Why ACMA blocking activity matters this quarter

ACMA requested blocking of a further 18 illegal offshore gambling sites in the quarter on my count, taking the running total since the blocking regime began in late 2019 past 1,150. The pace has clearly accelerated since the Interactive Gambling Amendment in 2024 sharpened the financial transaction provisions. The regulator publishes its enforcement action and current investigations on the ACMA illegal online gambling page, and the running list is worth a read for anyone trying to understand which operator brands are actually reachable from an Australian IP without a VPN this quarter.

The practical effect on the licensed market is twofold. First, search and affiliate traffic that used to leak to a handful of offshore casino brands is now landing on the licensed wagering operators, which helps explain part of the gross win uplift noted above. Second, the operators that have built compliant Australian facing flows, including proper KYC, BetStop integration and a published responsible gambling framework, are starting to see better customer lifetime numbers than the pure offshore brands. That is a structural shift, not a marketing one.
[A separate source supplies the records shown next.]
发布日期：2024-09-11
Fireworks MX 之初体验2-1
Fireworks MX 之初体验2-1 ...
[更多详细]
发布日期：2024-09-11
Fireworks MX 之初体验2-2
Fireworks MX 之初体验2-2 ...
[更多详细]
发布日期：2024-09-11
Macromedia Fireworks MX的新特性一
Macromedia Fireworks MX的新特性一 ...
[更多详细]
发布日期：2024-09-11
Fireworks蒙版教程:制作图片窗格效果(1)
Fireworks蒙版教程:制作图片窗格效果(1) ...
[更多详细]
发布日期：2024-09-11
AUSTRAC, BetStop and the compliance overhang

The AUSTRAC enforcement program against Entain, which the agency began in 2022 over alleged anti money laundering and counter terrorism financing failures, remained the biggest single compliance story sitting over the sector this quarter. AUSTRAC published the original statement of claim and continues to update its enforcement page at the AUSTRAC enforcement action page, which is the cleanest source for anyone tracking the timeline. The wider read across is that every tier one Australian operator has rebuilt source of wealth and source of funds workflows over the last 18 months, and the cost of that work is now visible in the operating expense lines of the half year results.
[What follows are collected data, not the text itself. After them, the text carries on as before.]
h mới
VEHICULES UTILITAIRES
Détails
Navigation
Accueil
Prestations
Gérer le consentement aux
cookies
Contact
BetStop, the National Self Exclusion Register run by Engage Digital Partners under contract to ACMA, passed 38,000 active registrations during the quarter. Roughly a quarter of new registrations are still being signed up at the point of account creation rather than after a problem develops, which is a healthier ratio than the regime was producing in its first 12 months.
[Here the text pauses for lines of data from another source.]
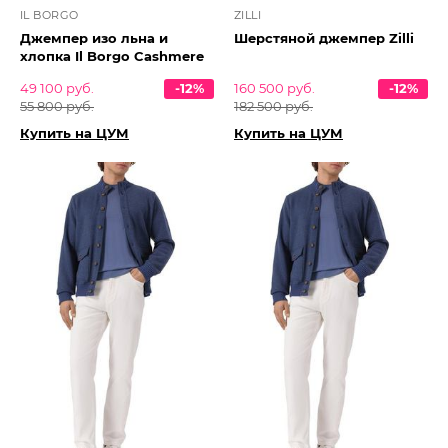
IL BORGO
ZILLI
Джемпер изо льна и
Шерстяной джемпер Zilli
хлопка Il Borgo Cashmere
49 100 руб.
-12%
160 500 руб.
-12%
55 800 руб.
182 500 руб.
Купить на ЦУМ
Купить на ЦУМ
What the second half of 2026 is shaping up to look like

Three things are worth watching into the third quarter. The first is the federal government response to the House Standing Committee on Social Policy and Legal Affairs recommendations on online gambling harm, which is now overdue and which the industry expects to land before the spring racing carnival. A staged ban on wagering advertising remains the single most consequential possible outcome and would reshape acquisition economics for every operator in the market.

The second is the next round of state point of consumption tax reviews. Victoria lifted its rate to 15 percent in 2024 and Queensland followed; New South Wales has signalled it will revisit its rate before the next budget. Any further increase pushes more cost into the operator base and historically shows up in tighter promotional generosity within two quarters.

The third is the live casino vertical. Live dealer streams from Sydney and Melbourne studios, supplied through Evolution and Pragmatic Play Live, are now the fastest growing single product line on the licensed casino brands and on the challenger group I mentioned earlier in this report. If gross win per active customer keeps climbing on the back of live casino rather than slots, the regulatory conversation about product risk will shift with it.

On the numbers I am tracking from Brisbane, the Australian wagering and online casino market is healthier and better regulated than it was 12 months ago, but the operator economics are tighter and the regulatory perimeter is still moving. The brands that come out of 2026 in the strongest position will be the ones that have invested in compliance infrastructure and product depth rather than the ones still trying to win on bonus size.